EXTRACTED ENTRIES START

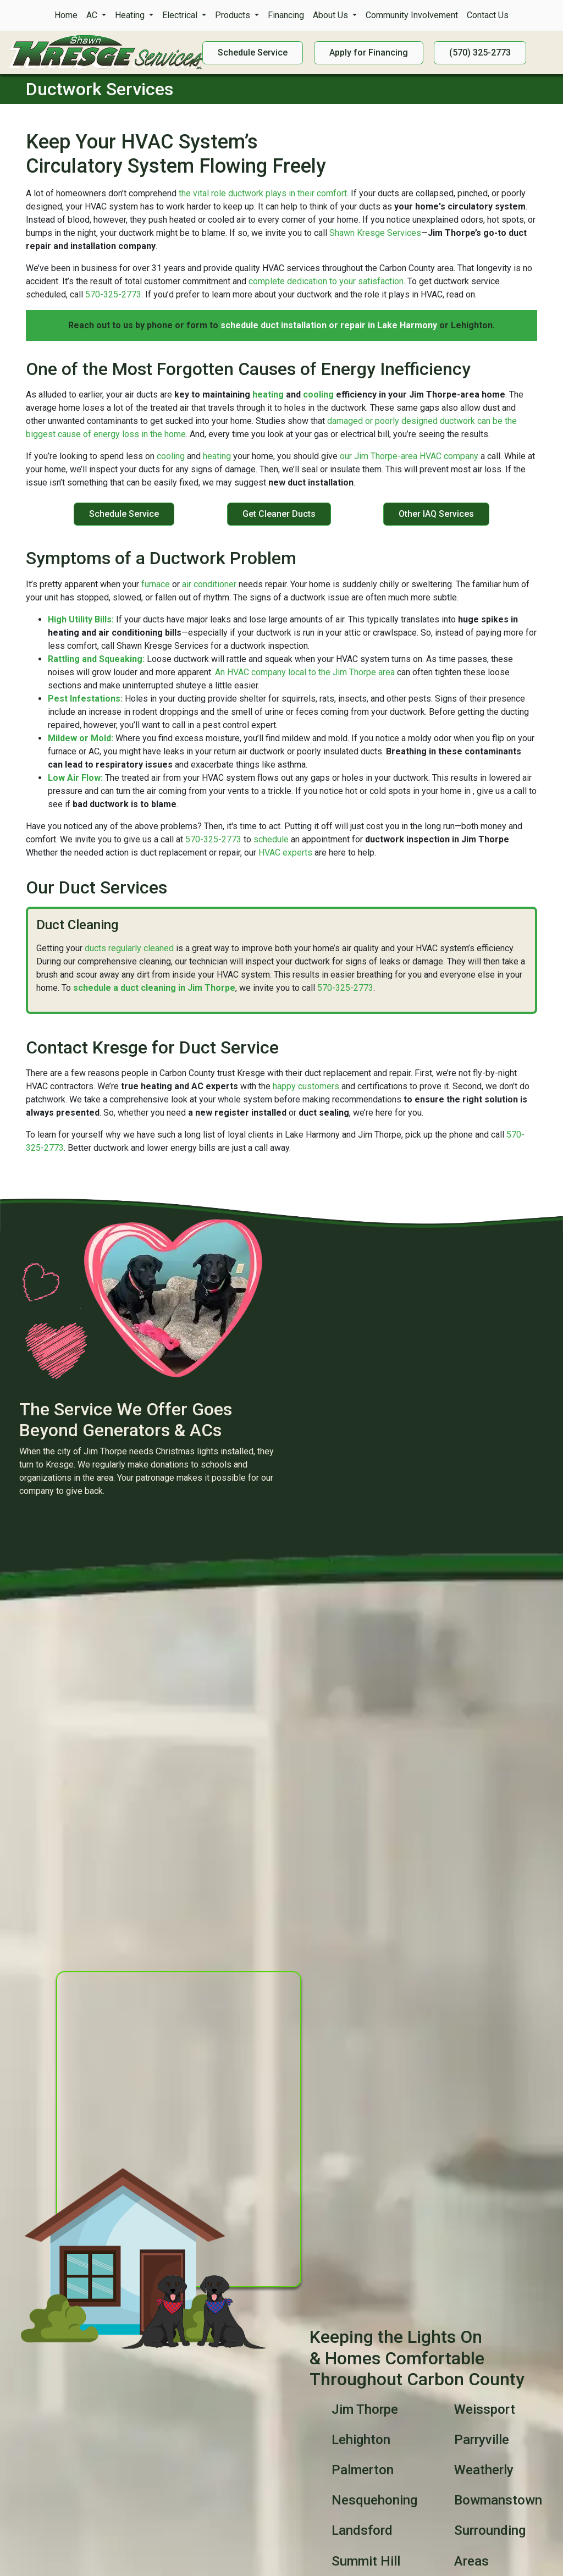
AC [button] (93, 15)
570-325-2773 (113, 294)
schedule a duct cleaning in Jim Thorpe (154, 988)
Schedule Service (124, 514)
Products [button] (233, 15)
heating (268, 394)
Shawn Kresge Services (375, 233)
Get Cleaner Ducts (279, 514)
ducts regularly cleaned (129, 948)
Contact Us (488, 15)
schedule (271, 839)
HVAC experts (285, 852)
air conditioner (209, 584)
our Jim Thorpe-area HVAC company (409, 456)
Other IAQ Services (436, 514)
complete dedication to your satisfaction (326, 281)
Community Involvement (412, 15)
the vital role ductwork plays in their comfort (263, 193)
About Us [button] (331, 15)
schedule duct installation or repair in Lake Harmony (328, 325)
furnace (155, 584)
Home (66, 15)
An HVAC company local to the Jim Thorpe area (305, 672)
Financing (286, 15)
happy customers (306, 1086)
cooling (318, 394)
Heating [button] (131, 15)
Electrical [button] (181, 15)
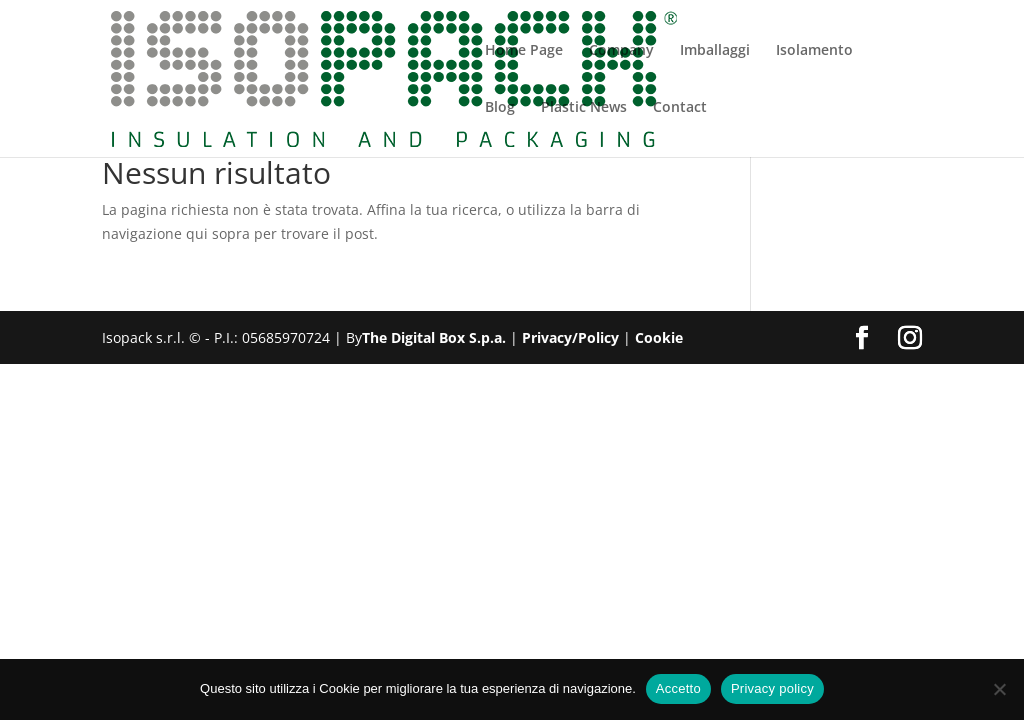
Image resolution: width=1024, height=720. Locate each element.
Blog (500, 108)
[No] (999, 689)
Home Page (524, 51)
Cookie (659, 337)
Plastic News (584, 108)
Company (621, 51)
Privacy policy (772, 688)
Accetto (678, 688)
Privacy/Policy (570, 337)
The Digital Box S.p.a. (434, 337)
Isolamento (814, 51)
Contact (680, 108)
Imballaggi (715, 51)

EXTRACTED ENTRIES END

Output everything in the records above word for word, but not the pictures.

AC [button] (93, 15)
570-325-2773 (113, 294)
schedule a duct cleaning in Jim Thorpe (154, 988)
Schedule Service (124, 514)
Products [button] (233, 15)
heating (268, 394)
Shawn Kresge Services (375, 233)
Get Cleaner Ducts (279, 514)
ducts regularly cleaned (129, 948)
Contact Us (488, 15)
schedule (271, 839)
HVAC experts (285, 852)
air conditioner (209, 584)
our Jim Thorpe-area HVAC company (409, 456)
Other IAQ Services (436, 514)
complete dedication to your satisfaction (326, 281)
Community Involvement (412, 15)
the vital role ductwork plays in their comfort (263, 193)
About Us [button] (331, 15)
schedule duct installation or repair in Lake Harmony (328, 325)
furnace (155, 584)
Home (66, 15)
An HVAC company local to the Jim Thorpe area (305, 672)
Financing (286, 15)
happy customers (306, 1086)
cooling (318, 394)
Heating [button] (131, 15)
Electrical [button] (181, 15)
Image resolution: width=1024, height=720. Locate each element.
Blog (500, 108)
[No] (999, 689)
Home Page (524, 51)
Cookie (659, 337)
Plastic News (584, 108)
Company (621, 51)
Privacy policy (772, 688)
Accetto (678, 688)
Privacy/Policy (570, 337)
The Digital Box S.p.a. (434, 337)
Isolamento (814, 51)
Contact (680, 108)
Imballaggi (715, 51)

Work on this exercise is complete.